# Entries shown:
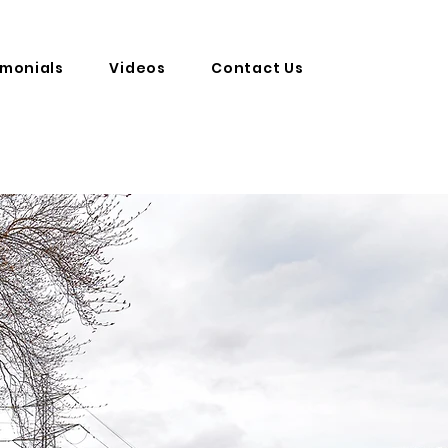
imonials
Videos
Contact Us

...

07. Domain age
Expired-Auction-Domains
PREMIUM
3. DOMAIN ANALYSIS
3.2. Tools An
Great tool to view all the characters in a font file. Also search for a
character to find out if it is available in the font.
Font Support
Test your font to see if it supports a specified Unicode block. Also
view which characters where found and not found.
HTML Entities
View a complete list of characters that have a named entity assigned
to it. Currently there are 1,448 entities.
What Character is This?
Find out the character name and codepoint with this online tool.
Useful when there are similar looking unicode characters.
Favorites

* * *

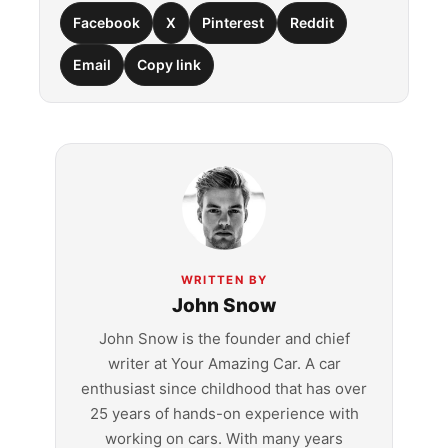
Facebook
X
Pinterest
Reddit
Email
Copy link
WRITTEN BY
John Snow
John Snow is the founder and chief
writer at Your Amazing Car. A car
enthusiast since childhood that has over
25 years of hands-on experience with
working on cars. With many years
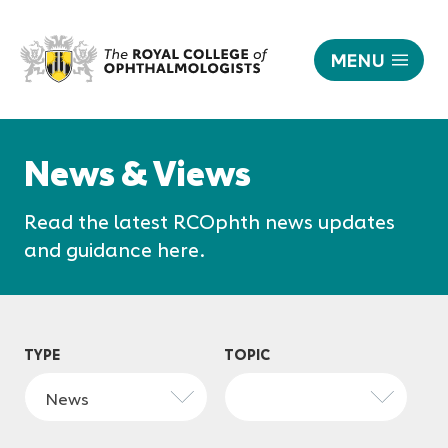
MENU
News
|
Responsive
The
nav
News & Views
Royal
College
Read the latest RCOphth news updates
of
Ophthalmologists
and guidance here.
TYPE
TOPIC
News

# Exercise brief:
Starting at the line above that contains "3. DOMAIN ANALYSIS", repeat each line exactly up to and including the line that contains "What Character is This?", and stop there.

# Expected answer:
3. DOMAIN ANALYSIS
3.2. Tools An
Great tool to view all the characters in a font file. Also search for a
character to find out if it is available in the font.
Font Support
Test your font to see if it supports a specified Unicode block. Also
view which characters where found and not found.
HTML Entities
View a complete list of characters that have a named entity assigned
to it. Currently there are 1,448 entities.
What Character is This?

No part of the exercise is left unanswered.